La ummah non è però composta da un solo gruppo etnico, razziale o culturale. L'Islam fu fin dall'inizio una religione rivolta all'umanità nel suo complesso e fortemente avversa ad ogni forma di razzismo e tribalismo. Nel corso dei secoli, arabi e persiani, turchi, indiani, neri, malesi, cinesi, mongoli, slavi e perfino alcuni tibetiani entrarono a far parte della ummah. (Sharma, p. 587)
Attualmente, gli arabi rappresentano meno di un quinto della popolazione mondiale musulmana. Essi mantengono tuttavia una posizione centrale nella ummah, per l'importanza che tutti i musulmani riconoscono ai luoghi sacri dell'Islam situati nel mondo arabo, in particolare La Mecca e Medina nella regione del Hijaz, nell'attuale Arabia Saudita. Circa 200 milioni di musulmani arabi vivono tra la Mauritania e l'Iraq e vengono identificati come arabi non dal punto di vista etnico ma linguistico; viene cioè considerato arabo chi è di madrelingua araba. Tra l'altro, prima della divisione della Palestina, nei Paesi arabi esistevano anche molte comunità di ebrei già notevolmente arabizzati dal punto di vista culturale.
La seconda zona etnica e culturale più antica del mondo islamico è quella persiana, che comprende non solo la popolazione dell'attuale Iran ma anche popoli di ceppo etnico e linguistico simile, tra cui curdi, afgani, tagiki e in parte uzbeki e pakistani. Tutti assieme contano circa un centinaio di milioni di persone. La lingua persiana è per importanza la seconda lingua della civiltà islamica dopo l'araba, ed è l'unica altra lingua parlata e scritta fuori dei territori dei parlanti nativi.

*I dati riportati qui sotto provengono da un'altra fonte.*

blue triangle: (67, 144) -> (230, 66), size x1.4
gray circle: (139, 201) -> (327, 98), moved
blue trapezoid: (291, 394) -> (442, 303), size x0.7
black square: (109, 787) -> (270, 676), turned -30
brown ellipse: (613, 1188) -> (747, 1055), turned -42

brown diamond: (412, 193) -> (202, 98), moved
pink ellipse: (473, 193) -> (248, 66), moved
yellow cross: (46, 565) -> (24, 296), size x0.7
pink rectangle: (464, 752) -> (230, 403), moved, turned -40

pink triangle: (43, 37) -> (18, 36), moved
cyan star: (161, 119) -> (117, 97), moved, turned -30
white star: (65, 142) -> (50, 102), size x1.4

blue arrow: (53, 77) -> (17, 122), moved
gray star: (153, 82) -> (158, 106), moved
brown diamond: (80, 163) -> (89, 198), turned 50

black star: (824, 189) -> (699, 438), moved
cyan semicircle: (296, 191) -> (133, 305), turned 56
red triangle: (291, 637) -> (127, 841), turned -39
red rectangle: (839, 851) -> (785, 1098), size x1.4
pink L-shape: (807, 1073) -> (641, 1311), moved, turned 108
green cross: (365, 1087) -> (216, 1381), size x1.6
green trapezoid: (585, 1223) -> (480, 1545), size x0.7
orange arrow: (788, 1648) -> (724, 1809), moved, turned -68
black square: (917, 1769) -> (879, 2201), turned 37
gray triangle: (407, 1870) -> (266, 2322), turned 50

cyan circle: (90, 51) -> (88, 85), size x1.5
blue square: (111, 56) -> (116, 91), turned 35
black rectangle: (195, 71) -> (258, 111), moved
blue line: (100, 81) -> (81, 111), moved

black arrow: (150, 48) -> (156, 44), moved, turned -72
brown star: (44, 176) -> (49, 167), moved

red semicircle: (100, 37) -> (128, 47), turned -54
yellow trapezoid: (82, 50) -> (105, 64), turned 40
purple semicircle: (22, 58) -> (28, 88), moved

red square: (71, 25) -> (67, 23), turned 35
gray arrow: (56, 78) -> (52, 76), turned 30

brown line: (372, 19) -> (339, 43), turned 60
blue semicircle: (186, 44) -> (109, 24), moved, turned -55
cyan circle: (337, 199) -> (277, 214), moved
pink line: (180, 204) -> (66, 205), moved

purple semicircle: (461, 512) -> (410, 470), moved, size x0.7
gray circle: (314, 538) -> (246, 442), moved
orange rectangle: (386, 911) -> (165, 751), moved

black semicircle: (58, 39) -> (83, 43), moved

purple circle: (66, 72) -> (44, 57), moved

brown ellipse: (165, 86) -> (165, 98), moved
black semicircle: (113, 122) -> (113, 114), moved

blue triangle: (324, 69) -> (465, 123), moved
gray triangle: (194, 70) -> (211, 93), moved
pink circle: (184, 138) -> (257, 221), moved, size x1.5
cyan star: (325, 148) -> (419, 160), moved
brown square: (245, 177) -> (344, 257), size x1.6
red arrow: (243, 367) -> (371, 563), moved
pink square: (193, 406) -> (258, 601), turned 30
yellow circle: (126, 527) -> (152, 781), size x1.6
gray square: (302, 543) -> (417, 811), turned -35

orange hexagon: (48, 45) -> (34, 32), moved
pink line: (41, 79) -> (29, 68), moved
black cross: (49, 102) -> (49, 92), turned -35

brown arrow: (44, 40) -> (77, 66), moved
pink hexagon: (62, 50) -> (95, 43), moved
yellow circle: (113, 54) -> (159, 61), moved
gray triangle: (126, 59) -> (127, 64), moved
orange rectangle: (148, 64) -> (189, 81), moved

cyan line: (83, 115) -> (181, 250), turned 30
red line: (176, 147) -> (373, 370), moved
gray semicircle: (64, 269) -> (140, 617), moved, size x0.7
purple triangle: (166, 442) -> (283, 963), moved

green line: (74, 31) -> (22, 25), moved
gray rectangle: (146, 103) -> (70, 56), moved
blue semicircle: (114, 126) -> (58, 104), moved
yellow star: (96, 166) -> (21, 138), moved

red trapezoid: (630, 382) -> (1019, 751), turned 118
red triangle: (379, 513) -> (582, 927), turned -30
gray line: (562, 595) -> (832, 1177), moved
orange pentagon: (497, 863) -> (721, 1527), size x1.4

I musulmani del subcontinente indiano rappresentano il più largo gruppo a se stante di seguaci dell'Islam. Sparsi tra Pakistan e Bangladesh, dove la maggioranza è musulmana, e India, Sri Lanka e Nepal, dove i musulmani sono in minoranza, essi contano circa 350 milioni di persone. In India vivono ben 100 milioni di musulmani, la più ampia singola minoranza del mondo. (par. m)
Dopo gli arabi e i persiani, i turchi sono il gruppo più importante in termini di partecipazione alla civiltà islamica e di ruolo nella storia dell'Islam. Distribuiti dai Balcani alla Siberia orientale, i turchi svolsero un ruolo determinante nella vita politica dell'Islam nello scorso millennio, creando il potente Impero ottomano che durò circa sette secoli fino alla prima guerra mondiale.
Ma la popolazione turca non si limita ai turchi del mondo ottomano e all'attuale Turchia; molte repubbliche della Caucasia e dell'Asia centrale attualmente indipendenti sono etnicamente e linguisticamente turche, sebbene alcune siano culturalmente molto vicine al mondo persiano. Nella stessa Russia esistono popoli di ceppo turco. Si contano forse più di 150 milioni di persone appartenenti a questo gruppo etnico, con lingue né semitiche, come l'arabo, né indoeuropee, come il persiano, ma altaiche. Le popolazioni turche rappresentano un'area distinta nella civiltà islamica, e nel corso dei secoli interagirono spesso con il mondo arabo e persiano.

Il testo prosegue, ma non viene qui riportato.